The plays in this festival include:
“Bagged,” by Jerry Holt, Directed by Lori Raffel (Theatre on the Square)
“The Send Off,” by Marjie Griffin, Directed by Laura Baltz (Carmel Community Players)
“Apertif, Digestif,” by Neil Martin, Directed by Beverly Roche (NoExit Performance Group)
“The Crazed End,” by James Hendrix, Directed by Kaylee Good (Khaos Company Theatre)
“The Final Word,” by Louis Janeira, Directed by Talor Poore (First Folio Productions)
“The Mustard Seed Affair,” Teri Costello, Directed by Ann Marie Elliott (Casey Ross Productions)
All of these short plays were linked together by a certain object such as a letter, necklace, a photo, or a Purdue shirt, found inside a curiosity shop, in which the main story, “The Curiosity Shop,” takes place.
This was a great way for anyone who loves theater or writing and would want to see their work be adapted on stage. The people who were a part of this festival seem to be behind and excited to see what they get to work with.
Josiah McCruiston is one of the actors who participated in this festival by playing Guy Oliver in the short, “The Crazed End,” in which a Doctor comes into a town meeting to discuss the end of the world.
“My role was an interesting experience, the character isn't really spelled out so when we rehearsed we had to find our way around each other and that made it more natural,” he said.
McCruiston played Wayne Johnson, one of the town locals who found the Doctor’s reasons behind the world’s end to be exaggerated and completely false.
The actor was able to take a learning curve out of playing his character in the play and said, “When you allow yourself to fall into the piece naturally, you find that your art isn't an accident.” He also added that this would be something that the other actors could be able to take from their plays as well.

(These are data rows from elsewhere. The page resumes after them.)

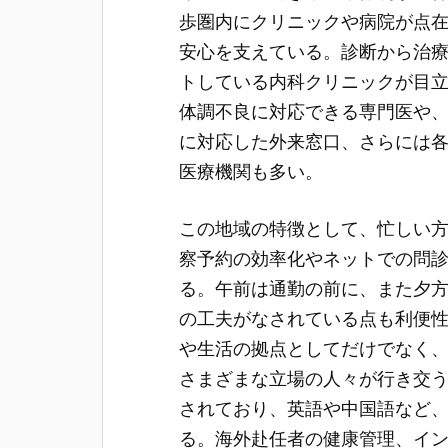
歩圏内にクリニックや病院が点
安心を支えている。診断から治
トしている内科クリニックが目
体調不良に対応できる専門医や
に対応した外来窓口、さらには
医療機関も多い。
この地域の特徴として、忙しい
察予約の効率化やネットでの問
る。午前は通勤の前に、また夕
の工夫がなされている点も利便
や生活の拠点としてだけでなく
さまざまな立場の人々が行き交
されており、英語や中国語など
る。海外赴任者の健康管理、イ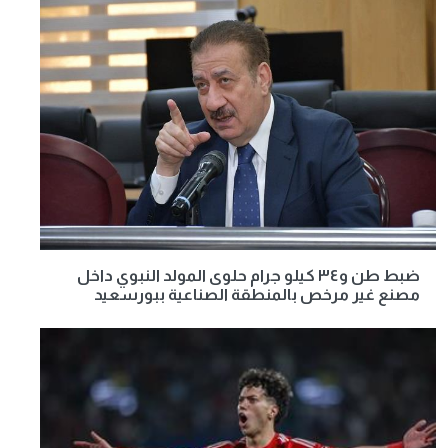
ضبط طن و٣٤ كيلو جرام حلوى المولد النبوي داخل
مصنع غير مرخص بالمنطقة الصناعية ببورسعيد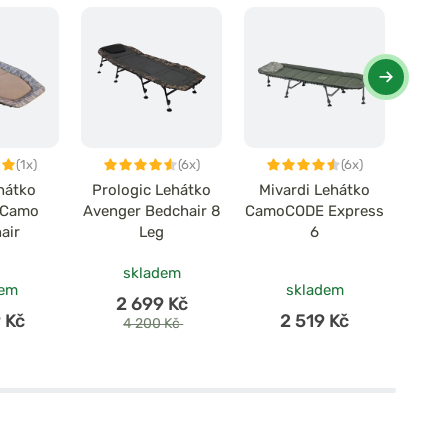
(1x)
(6x)
(6x)
hátko
Prologic Lehátko
Mivardi Lehátko
Del
 Camo
Avenger Bedchair 8
CamoCODE Express
E
air
Leg
6
po
skladem
dem
skladem
2 699 Kč
 Kč
2 519 Kč
4 200 Kč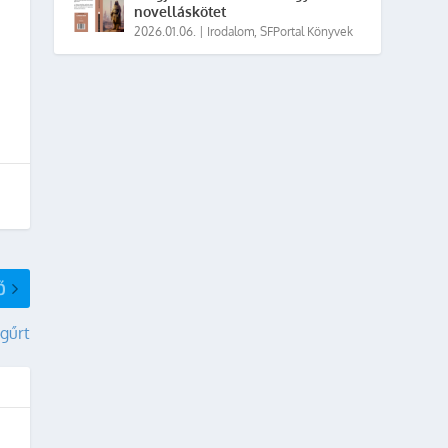
novelláskötet
2026.01.06.
|
Irodalom
,
SFPortal Könyvek
Ő
gűrt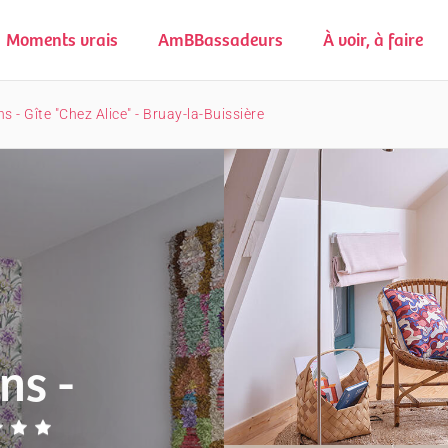
Moments vrais
AmBBassadeurs
À voir, à faire
ns - Gîte "Chez Alice" - Bruay-la-Buissière
ns -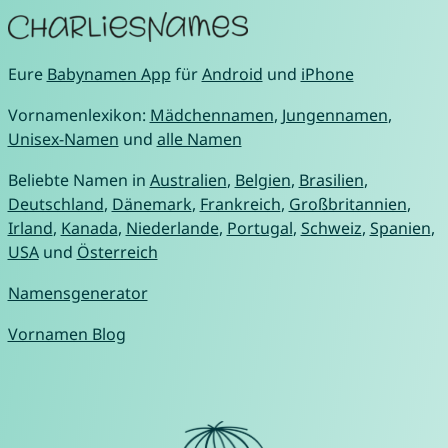
Eure
Babynamen App
für
Android
und
iPhone
Vornamenlexikon:
Mädchennamen
,
Jungennamen
,
Unisex-Namen
und
alle Namen
Beliebte Namen in
Australien
,
Belgien
,
Brasilien
,
Deutschland
,
Dänemark
,
Frankreich
,
Großbritannien
,
Irland
,
Kanada
,
Niederlande
,
Portugal
,
Schweiz
,
Spanien
,
USA
und
Österreich
Namensgenerator
Vornamen Blog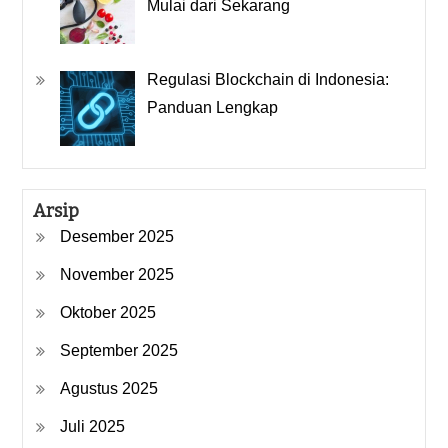
Mulai dari Sekarang
Regulasi Blockchain di Indonesia:
Panduan Lengkap
Arsip
Desember 2025
November 2025
Oktober 2025
September 2025
Agustus 2025
Juli 2025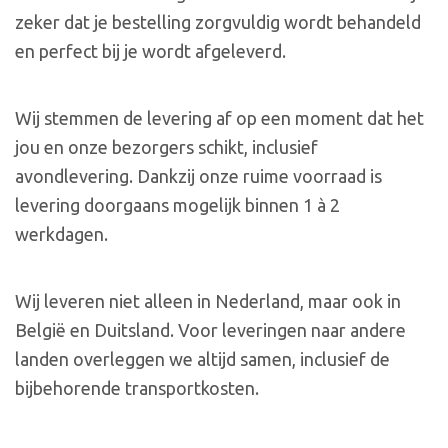
zeker dat je bestelling zorgvuldig wordt behandeld
en perfect bij je wordt afgeleverd.
Wij stemmen de levering af op een moment dat het
jou en onze bezorgers schikt, inclusief
avondlevering. Dankzij onze ruime voorraad is
levering doorgaans mogelijk binnen 1 à 2
werkdagen.
Wij leveren niet alleen in Nederland, maar ook in
België en Duitsland. Voor leveringen naar andere
landen overleggen we altijd samen, inclusief de
bijbehorende transportkosten.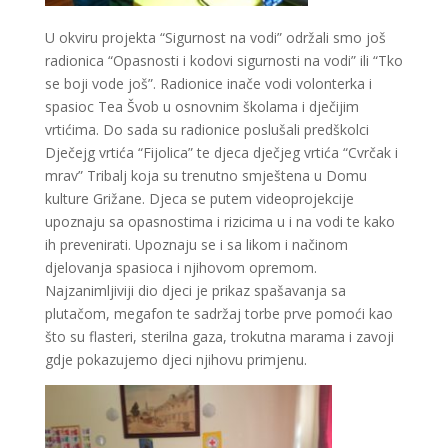
U okviru projekta “Sigurnost na vodi” održali smo još
radionica “Opasnosti i kodovi sigurnosti na vodi” ili “Tko
se boji vode još”. Radionice inače vodi volonterka i
spasioc Tea Švob u osnovnim školama i dječijim
vrtićima. Do sada su radionice poslušali predškolci
Dječejg vrtića “Fijolica” te djeca dječjeg vrtića “Cvrčak i
mrav” Tribalj koja su trenutno smještena u Domu
kulture Grižane. Djeca se putem videoprojekcije
upoznaju sa opasnostima i rizicima u i na vodi te kako
ih prevenirati. Upoznaju se i sa likom i načinom
djelovanja spasioca i njihovom opremom.
Najzanimljiviji dio djeci je prikaz spašavanja sa
plutačom, megafon te sadržaj torbe prve pomoći kao
što su flasteri, sterilna gaza, trokutna marama i zavoji
gdje pokazujemo djeci njihovu primjenu.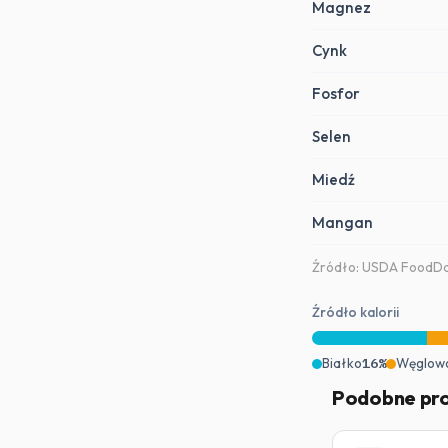
Magnez
Cynk
Fosfor
Selen
Miedź
Mangan
Źródło: USDA FoodDat
Źródło kalorii
Białko
16%
Węglow
Podobne pr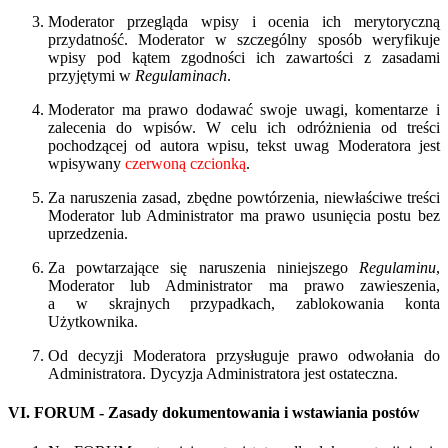
Moderator przegląda wpisy i ocenia ich merytoryczną
przydatność. Moderator w szczególny sposób weryfikuje
wpisy pod kątem zgodności ich zawartości z zasadami
przyjętymi w
Regulaminach
.
Moderator ma prawo dodawać swoje uwagi, komentarze i
zalecenia do wpisów. W celu ich odróżnienia od treści
pochodzącej od autora wpisu, tekst uwag Moderatora jest
wpisywany
czerwoną czcionką
.
Za naruszenia zasad, zbędne powtórzenia, niewłaściwe treści
Moderator lub Administrator ma prawo usunięcia postu bez
uprzedzenia.
Za powtarzające się naruszenia niniejszego
Regulaminu
,
Moderator lub Administrator ma prawo zawieszenia,
a w skrajnych przypadkach, zablokowania konta
Użytkownika.
Od decyzji Moderatora przysługuje prawo odwołania do
Administratora. Dycyzja Administratora jest ostateczna.
VI. FORUM - Zasady dokumentowania i wstawiania postów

Hannah Elizabeth played Wanda in the short play “Bagged,” and said “I'm super pleased with the play – it had such fun characters that an actor can really do a lot with. I also loved how sweet and touching it was – it had a great balance of comedy and heartwarming.”
The actors’ performances in all the short plays made this festival feel like a community where everyone wanted to see what artists are out there who were willing to share their work with others. Everyone appeared to enjoy themselves playing these unique characters.
Elizabeth had no idea about any of this, but immediately got excited for it. She was contacted by Lori Raffel of the Theatre of the Square. McCruiston was contacted by the person who made “The Curiosity Shop,” Andrew Black, and loved getting new work.
If there’s anyone who has work in the field of theatre who would want to have their work be adapted to stage, then the Short, Sharp and Twisted Play Festival is definitely the way to go.